STUDIO: Criterion | DIRECTOR: Robert Bresson | CAST: François Leterrier, Charles Le Clainche, Maurice Beerblock, Roland Monod
RELEASE DATE: 3/26/13 | PRICE: DVD 29.95, Blu-ray $39.95
BONUSES: “Bresson: Without a Trace,” “The Road to Bresson,” “The Essence of Forms,” “Functions of Film Sound”
SPECS: NR | 101 min. | Foreign language drama | 1:33 | monaural | French with English subtitles
The star of the 1956 Robert Bresson classic A Man Escaped, François Leterrier, gets right to the heart of the matter when he answers his own question in a supplement included in this two-disc set: “Would he [Bresson] have liked having DVD bonus material? I don’t think so!”
Whether or not the late, great innovator would have disapproved (of course he would’ve), this release includes a quartet of documentaries that shed much light on his creative process. The film they accompany is one of Bresson’s masterpieces, a picture that gets fresher with age.

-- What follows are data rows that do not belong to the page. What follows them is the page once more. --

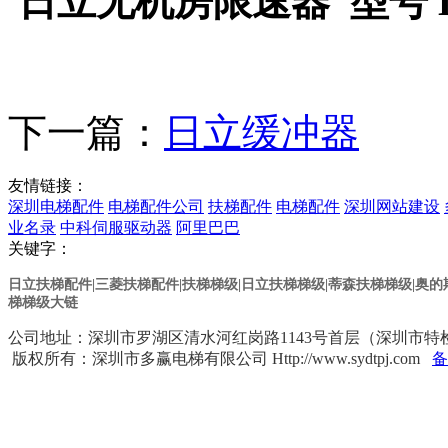
日立无机房限速器 型号 DS-
下一篇：
日立缓冲器
友情链接：
深圳电梯配件
电梯配件公司
扶梯配件
电梯配件
深圳网站建设
业名录
中科伺服驱动器
阿里巴巴
关键字：
日立扶梯配件|三菱扶梯配件|扶梯梯级|日立扶梯梯级
|蒂森扶梯梯级
|奥
梯梯级大链
公司地址：深圳市罗湖区清水河红岗路1143号首层（深圳市特检院对面） 
版权所有：深圳市多赢电梯有限公司 Http://www.sydtpj.com
备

Set in 1943, the film revolves around a French resistance fighter named Fontaine (Leterrier) who plots to escape a German military prison before his death sentence is carried out. (The French title translates as “A Man Condemned to Death Escapes, or: The Wind Bloweth Where It Listeth”). Given Bresson’s famously austere approach, it might seem incongruous to declare that the film is one of the most exciting prison-escape movies ever made, but it most definitely is.
The reason the film retains its power is the eternal “mystery” of Bresson’s oeuvre — namely, how such minimalist works can evoke so much emotion. He outlined his methods in interviews and in his book of filmmaking rules/aphorisms Notes on Cinematography. Taken individually, all of his “effects” — oblique camerawork, key actions left offscreen, the training of nonprofessional actors to “erase emotion” — would seem likely to alienate viewers. Instead, Bresson’s best work, including A Man Escaped, draws the viewer in and makes him or her feel what the protagonist feels, physically and emotionally.
Every one of Bresson’s thirteen films can be explored to good advantage with supplemental materials. (One can only hope that his long-missing-in-the-U.S. Four Nights of a Dreamer will finally get a release soon.) A Man Escaped is definitely in the top rank. Foreign movie mavens will thus be glad that Criterion includes not one but four documentaries that “unlock” Bresson’s intricate and deft stylization.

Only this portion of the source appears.